Did Volunteering Change The Face Of The Olympics?September 06, 2012
This past Olympic season, we were all wowed by numbers. Whether it was the fastest mile ever run by man or the percentage of countries that sent women to participate in the Olympics (100%!) for the first time, numbers played a historical significance for the two weeks that most of us were glued to our television sets becoming total experts on trampolining and long-distance swimming.
This Olympics, the numbers didn't end with the just the statistics of the athletes themselves or even with the enormous sums that advertisers paid during the games. Some of us were also wowed by the numbers of volunteers that worked for over a year to make the London Olympics something that no one will forget for quite a while.
This year in London, over 70,000 volunteers or “Games Makers” were involved in everything from carting supplies to readying multiple stages, event arenas, and crowd areas. While 70,000 is said to be a standard number for the number of volunteers at past Olympics, many people had the same question as the Games came to a close, “Will this change the face of volunteering forever?”
If you've spent time abroad, you've been bound to notice that Brits love to travel (although perhaps not as much as the Dutch) and especially enjoy volunteering abroad. Volunteer Global itself receives a great number of British site hits each month as potential volunteers comb the web for the best volunteer abroad experiences at the best prices and best locations.
For the Olympic Games themselves, which only allowed British volunteers, over 240,000 people applied for the 75,000 positions. While it may already be clear that Brits love to volunteer, it has been estimated that 40% of those who applied were new to volunteering. For the volunteer industry, this number is huge.
Volunteering, either domestically or abroad, has been joked about for years as being addicting—few volunteers only do so once. It may be hard to tell whether the true draw to volunteering is the free t-shirt or the enormous sense of self-empowerment, but the idea of an event bringing so many people to service is extremely exciting.
Many commentators have wondered if the true legacy of the 2012 London Olympics will be the volunteers. While this may be true, I think that another legacy of the event may be simply a new way to organize volunteering on such a mass scale. Unlike many volunteer opportunities, the volunteers who participated in the Games were not doing so to address a crisis, but rather coming together to make something beautiful both for their country and for their world. Anyone who saw the Queen jump out of the helicopter would have to say that they succeeded.

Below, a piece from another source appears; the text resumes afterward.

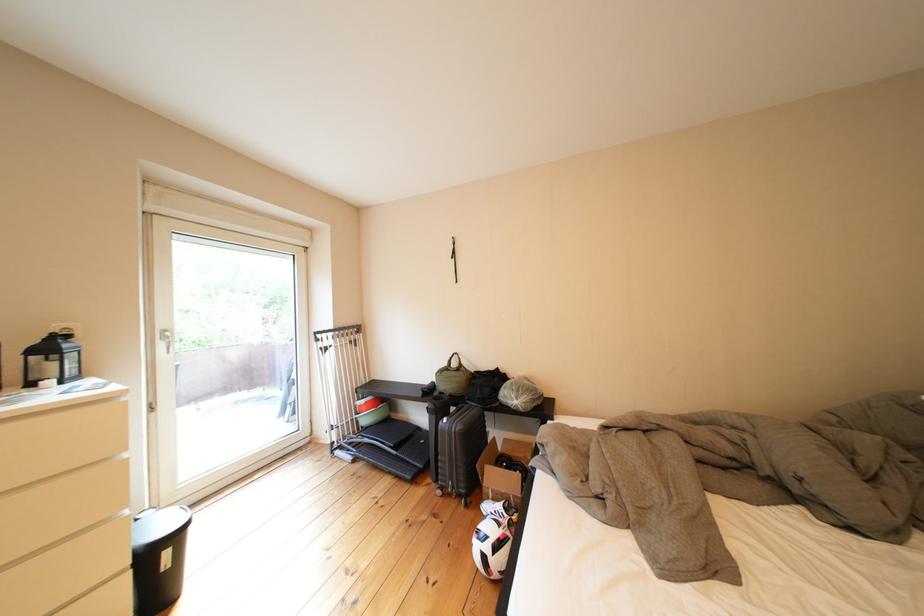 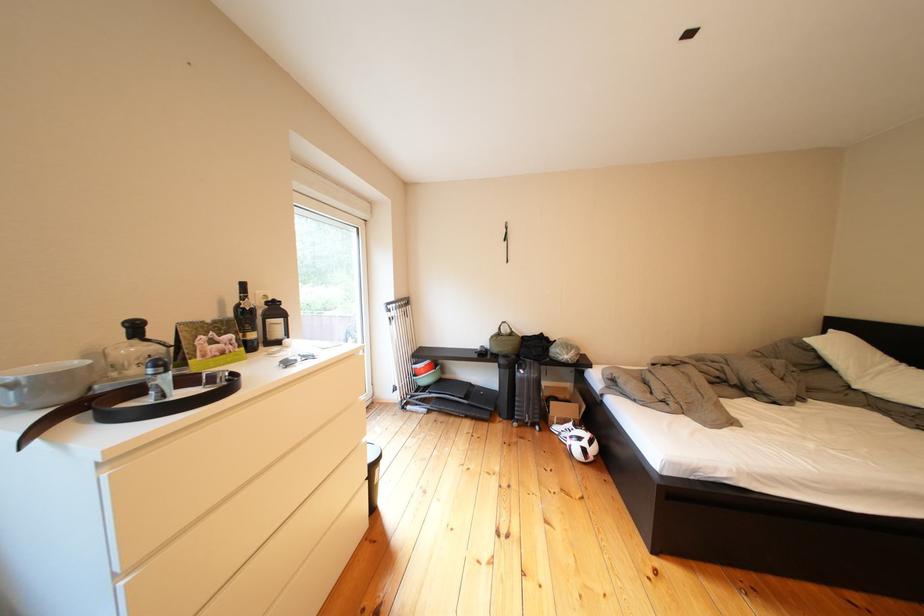 In the second image, find the point that corresponds to the point at 415,419 in the first image.

(462, 381)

What if the Olympics came to celebrate two things—both the relationships that can happen between athletes and countries as they compete among each other, and the efforts of nameless volunteers as they work tirelessly to bring the gaze of the entire world onto one perfectly executed focal point, if just for two weeks? What if volunteers became more than just an army of helpers, but a vast infrastructure that could be relied on both in good times and in bad? What if each country had such a group of willing citizens that could be used, like a endless stream of domestic Peace Corps volunteers to make their communities a better place? What if we already do, and it just took something like the Olympics to realize the true capabilities of a nation with a call to action?
Photo courtesy of Creative Commons.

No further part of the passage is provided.